_Goal of the exercise:_
In the records below, find the line with "Central de Atendimento", then retype it and every following line exactly, stopping after the line with "Pour rechercher un". Leave the pictures out.

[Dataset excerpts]
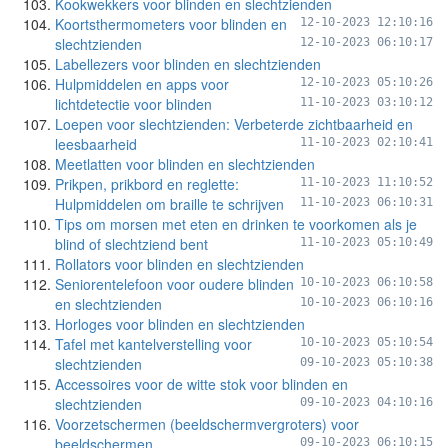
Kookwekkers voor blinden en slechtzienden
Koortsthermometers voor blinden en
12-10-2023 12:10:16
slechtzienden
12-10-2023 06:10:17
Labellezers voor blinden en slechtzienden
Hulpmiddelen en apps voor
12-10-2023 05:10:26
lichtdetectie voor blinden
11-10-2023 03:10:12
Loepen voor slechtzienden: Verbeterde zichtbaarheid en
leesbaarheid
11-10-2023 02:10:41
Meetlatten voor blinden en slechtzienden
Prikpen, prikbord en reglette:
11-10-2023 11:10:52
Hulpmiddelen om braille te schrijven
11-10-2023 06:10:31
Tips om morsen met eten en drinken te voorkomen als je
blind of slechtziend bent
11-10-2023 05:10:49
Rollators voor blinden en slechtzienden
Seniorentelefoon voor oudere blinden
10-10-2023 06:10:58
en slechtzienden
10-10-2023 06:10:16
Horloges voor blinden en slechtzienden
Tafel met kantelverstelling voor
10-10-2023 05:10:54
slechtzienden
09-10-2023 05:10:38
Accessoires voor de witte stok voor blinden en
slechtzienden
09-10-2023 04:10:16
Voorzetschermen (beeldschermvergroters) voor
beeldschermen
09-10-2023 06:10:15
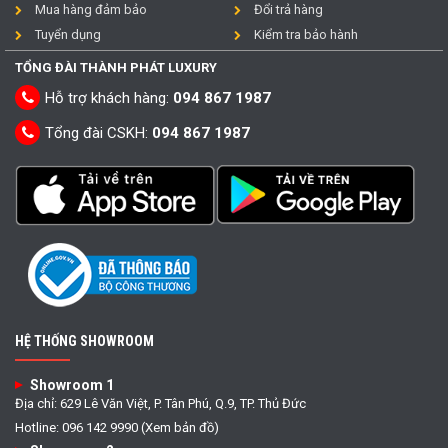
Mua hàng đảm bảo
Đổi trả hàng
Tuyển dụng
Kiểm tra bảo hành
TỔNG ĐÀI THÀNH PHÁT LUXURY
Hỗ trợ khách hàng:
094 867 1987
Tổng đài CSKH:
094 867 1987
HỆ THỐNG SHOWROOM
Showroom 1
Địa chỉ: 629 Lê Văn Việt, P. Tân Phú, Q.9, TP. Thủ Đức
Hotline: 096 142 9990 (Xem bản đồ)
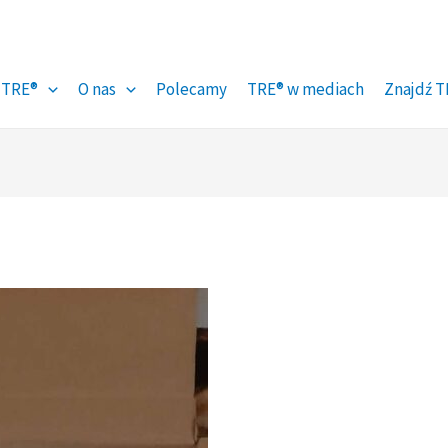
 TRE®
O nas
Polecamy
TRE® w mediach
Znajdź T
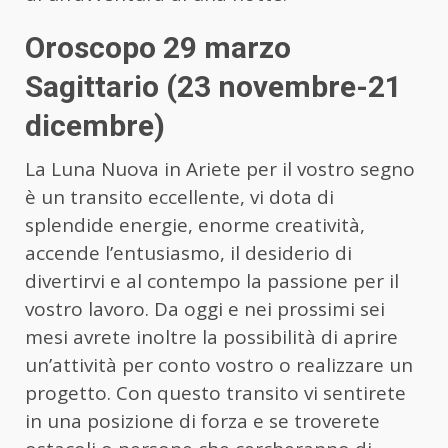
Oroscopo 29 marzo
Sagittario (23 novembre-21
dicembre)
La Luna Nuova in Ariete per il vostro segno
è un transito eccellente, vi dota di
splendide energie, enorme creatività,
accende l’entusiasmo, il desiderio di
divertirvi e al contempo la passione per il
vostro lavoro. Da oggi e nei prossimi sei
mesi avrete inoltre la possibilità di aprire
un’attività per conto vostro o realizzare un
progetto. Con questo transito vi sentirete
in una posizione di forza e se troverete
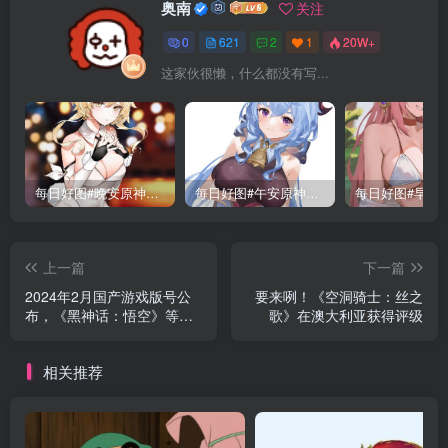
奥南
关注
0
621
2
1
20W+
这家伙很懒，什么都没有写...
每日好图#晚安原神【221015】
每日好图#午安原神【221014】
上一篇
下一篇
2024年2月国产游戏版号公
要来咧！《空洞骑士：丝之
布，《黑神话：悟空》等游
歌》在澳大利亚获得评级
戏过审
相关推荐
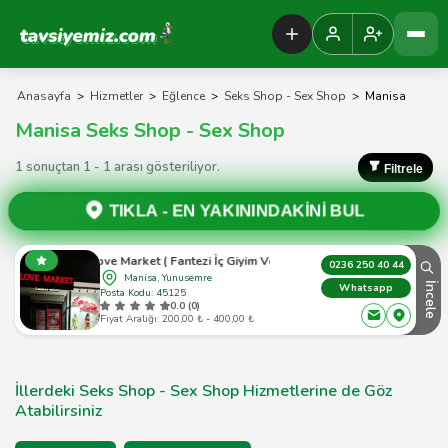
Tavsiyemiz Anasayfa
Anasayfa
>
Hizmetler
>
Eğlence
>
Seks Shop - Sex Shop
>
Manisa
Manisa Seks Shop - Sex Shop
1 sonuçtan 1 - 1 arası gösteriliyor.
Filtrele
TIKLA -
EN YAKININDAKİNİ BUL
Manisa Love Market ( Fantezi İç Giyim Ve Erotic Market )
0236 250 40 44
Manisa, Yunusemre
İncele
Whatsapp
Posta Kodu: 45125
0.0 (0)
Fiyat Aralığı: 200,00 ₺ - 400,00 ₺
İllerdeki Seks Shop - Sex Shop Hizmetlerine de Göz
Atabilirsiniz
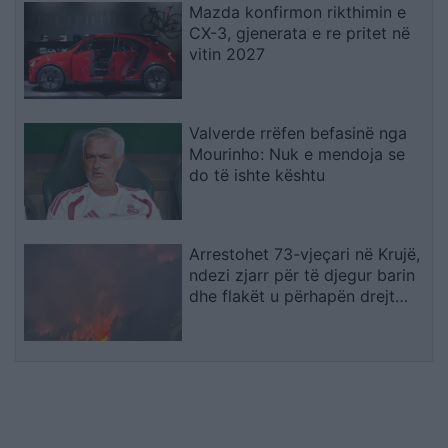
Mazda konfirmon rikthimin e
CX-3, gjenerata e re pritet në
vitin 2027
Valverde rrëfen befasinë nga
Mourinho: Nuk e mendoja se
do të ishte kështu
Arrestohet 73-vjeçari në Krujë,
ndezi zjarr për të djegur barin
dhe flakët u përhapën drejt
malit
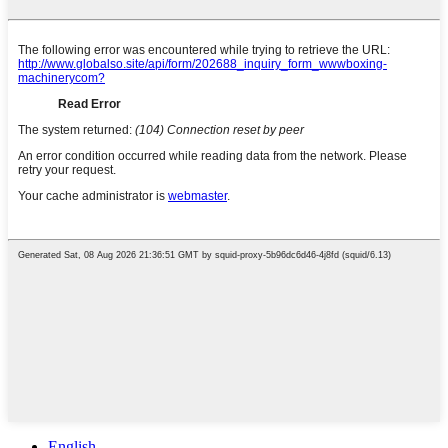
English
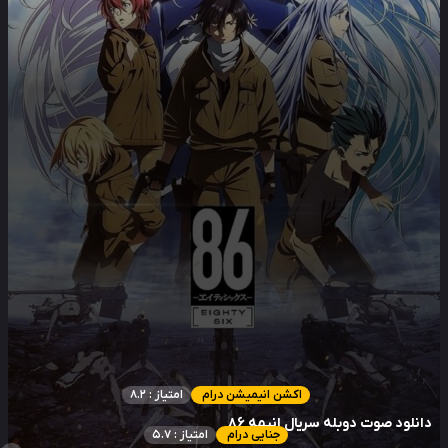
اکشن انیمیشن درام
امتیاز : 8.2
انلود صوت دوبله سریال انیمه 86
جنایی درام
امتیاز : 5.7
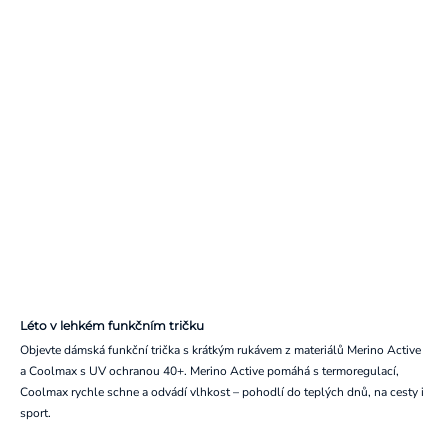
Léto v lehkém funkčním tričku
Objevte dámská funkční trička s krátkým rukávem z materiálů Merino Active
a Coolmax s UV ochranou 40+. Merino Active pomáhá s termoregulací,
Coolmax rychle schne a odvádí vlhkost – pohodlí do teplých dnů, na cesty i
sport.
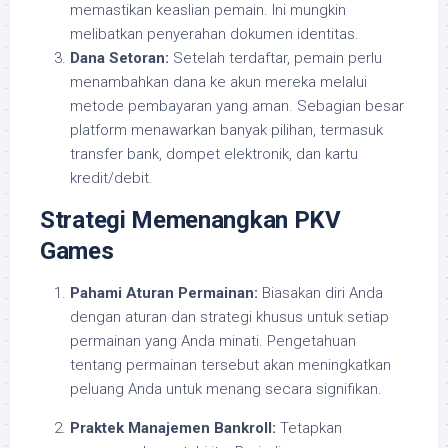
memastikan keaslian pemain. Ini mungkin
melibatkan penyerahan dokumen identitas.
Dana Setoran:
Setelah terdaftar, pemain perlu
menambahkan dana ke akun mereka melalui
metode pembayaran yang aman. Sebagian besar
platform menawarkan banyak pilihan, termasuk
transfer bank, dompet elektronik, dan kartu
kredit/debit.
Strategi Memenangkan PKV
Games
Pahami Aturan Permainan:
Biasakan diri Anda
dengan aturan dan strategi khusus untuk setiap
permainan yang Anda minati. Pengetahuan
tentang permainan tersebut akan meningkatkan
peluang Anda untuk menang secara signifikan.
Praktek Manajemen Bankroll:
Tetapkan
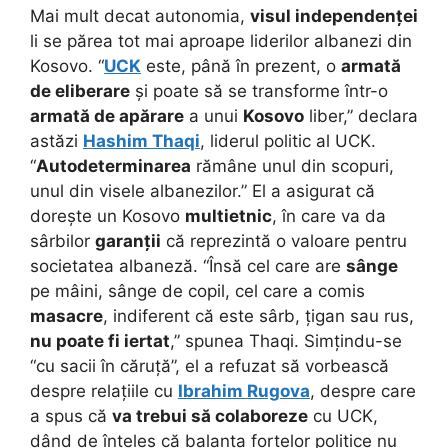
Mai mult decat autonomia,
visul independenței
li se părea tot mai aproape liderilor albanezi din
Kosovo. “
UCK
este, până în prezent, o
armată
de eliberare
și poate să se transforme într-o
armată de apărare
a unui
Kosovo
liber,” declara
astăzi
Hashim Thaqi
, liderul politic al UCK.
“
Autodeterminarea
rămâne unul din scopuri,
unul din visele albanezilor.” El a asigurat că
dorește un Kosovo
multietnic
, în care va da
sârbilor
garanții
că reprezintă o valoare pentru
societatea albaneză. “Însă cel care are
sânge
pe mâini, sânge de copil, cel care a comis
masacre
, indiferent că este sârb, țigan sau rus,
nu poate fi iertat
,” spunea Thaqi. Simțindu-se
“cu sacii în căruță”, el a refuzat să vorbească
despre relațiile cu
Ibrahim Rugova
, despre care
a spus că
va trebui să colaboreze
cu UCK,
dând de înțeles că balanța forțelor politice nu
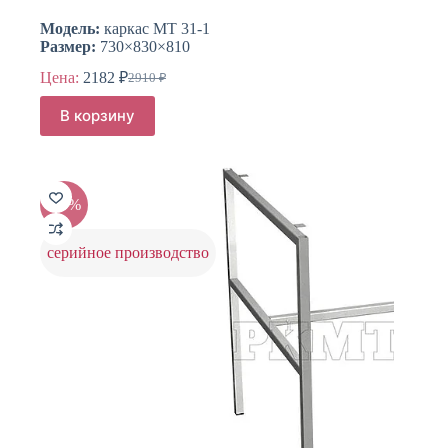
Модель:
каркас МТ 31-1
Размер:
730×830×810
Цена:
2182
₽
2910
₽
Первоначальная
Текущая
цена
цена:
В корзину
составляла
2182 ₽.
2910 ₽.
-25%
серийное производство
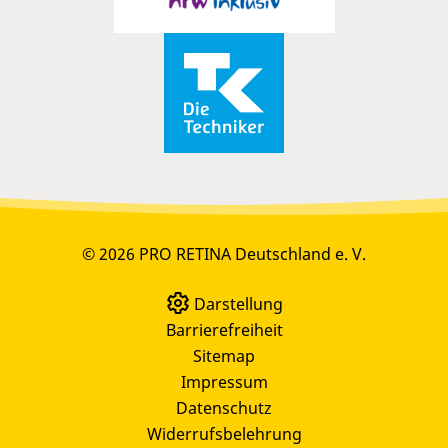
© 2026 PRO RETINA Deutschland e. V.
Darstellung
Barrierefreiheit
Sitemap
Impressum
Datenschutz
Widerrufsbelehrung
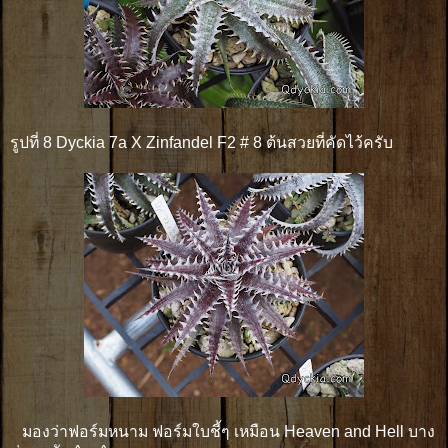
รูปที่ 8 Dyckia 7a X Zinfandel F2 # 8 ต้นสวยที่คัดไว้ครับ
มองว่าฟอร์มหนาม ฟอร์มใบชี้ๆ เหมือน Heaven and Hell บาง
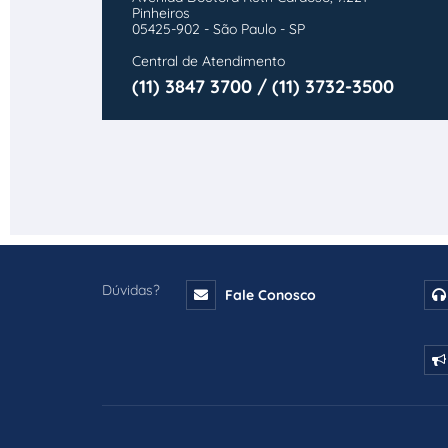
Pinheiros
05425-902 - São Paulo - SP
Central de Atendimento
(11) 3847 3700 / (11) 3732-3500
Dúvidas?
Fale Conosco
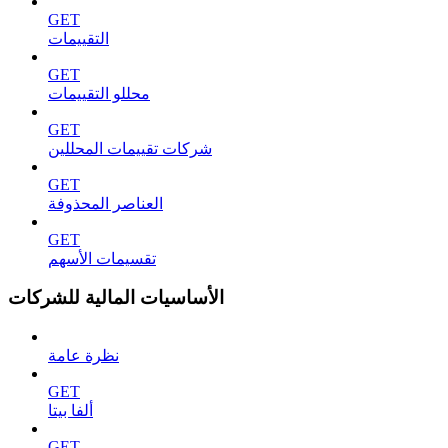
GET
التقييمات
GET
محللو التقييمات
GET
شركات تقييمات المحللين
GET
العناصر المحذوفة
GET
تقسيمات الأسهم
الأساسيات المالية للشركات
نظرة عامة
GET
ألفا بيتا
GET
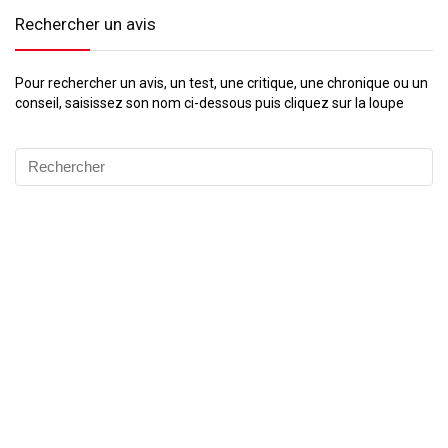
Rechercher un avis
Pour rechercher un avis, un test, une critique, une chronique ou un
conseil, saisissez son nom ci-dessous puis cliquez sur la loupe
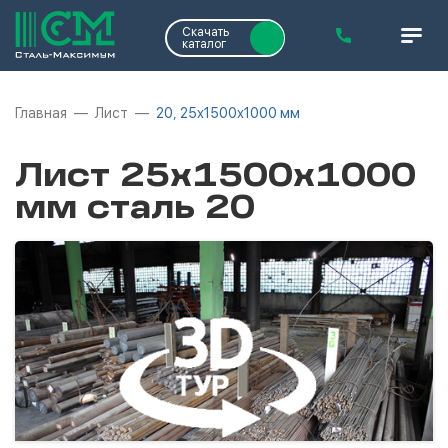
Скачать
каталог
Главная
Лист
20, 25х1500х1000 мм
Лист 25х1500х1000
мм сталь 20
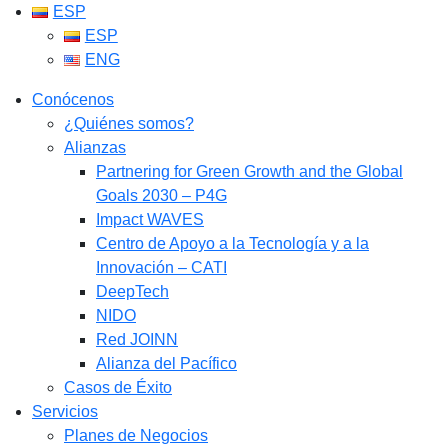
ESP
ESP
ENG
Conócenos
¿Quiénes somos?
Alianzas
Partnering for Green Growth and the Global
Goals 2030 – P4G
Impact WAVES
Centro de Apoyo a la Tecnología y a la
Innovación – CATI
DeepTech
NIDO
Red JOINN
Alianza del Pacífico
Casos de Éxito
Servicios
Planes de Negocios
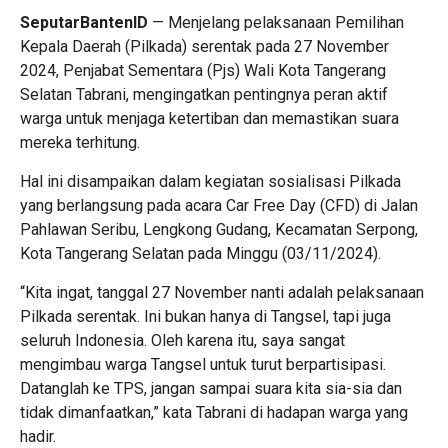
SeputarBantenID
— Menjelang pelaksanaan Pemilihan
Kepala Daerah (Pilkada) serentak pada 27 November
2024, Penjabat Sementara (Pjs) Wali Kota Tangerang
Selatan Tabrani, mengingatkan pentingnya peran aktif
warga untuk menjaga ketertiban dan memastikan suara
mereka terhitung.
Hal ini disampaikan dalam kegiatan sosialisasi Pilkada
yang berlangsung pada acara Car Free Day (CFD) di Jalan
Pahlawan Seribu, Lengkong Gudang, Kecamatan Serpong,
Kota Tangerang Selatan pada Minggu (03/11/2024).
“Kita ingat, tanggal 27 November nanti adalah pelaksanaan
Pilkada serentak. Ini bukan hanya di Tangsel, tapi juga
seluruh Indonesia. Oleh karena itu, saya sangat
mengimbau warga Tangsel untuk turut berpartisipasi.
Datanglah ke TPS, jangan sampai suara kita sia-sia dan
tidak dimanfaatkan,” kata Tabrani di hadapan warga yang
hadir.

_Response area:_
Central de Atendimento
(11) 3847 3700 / (11) 3732-3500
Dúvidas?
Fale Conosco
GET
التقييمات
GET
محللو التقييمات
GET
شركات تقييمات المحللين
GET
العناصر المحذوفة
GET
تقسيمات الأسهم
الأساسيات المالية للشركات
نظرة عامة
GET
ألفا بيتا
GET
Rechercher un avis
Pour rechercher un avis, un test, une critique, une chronique ou un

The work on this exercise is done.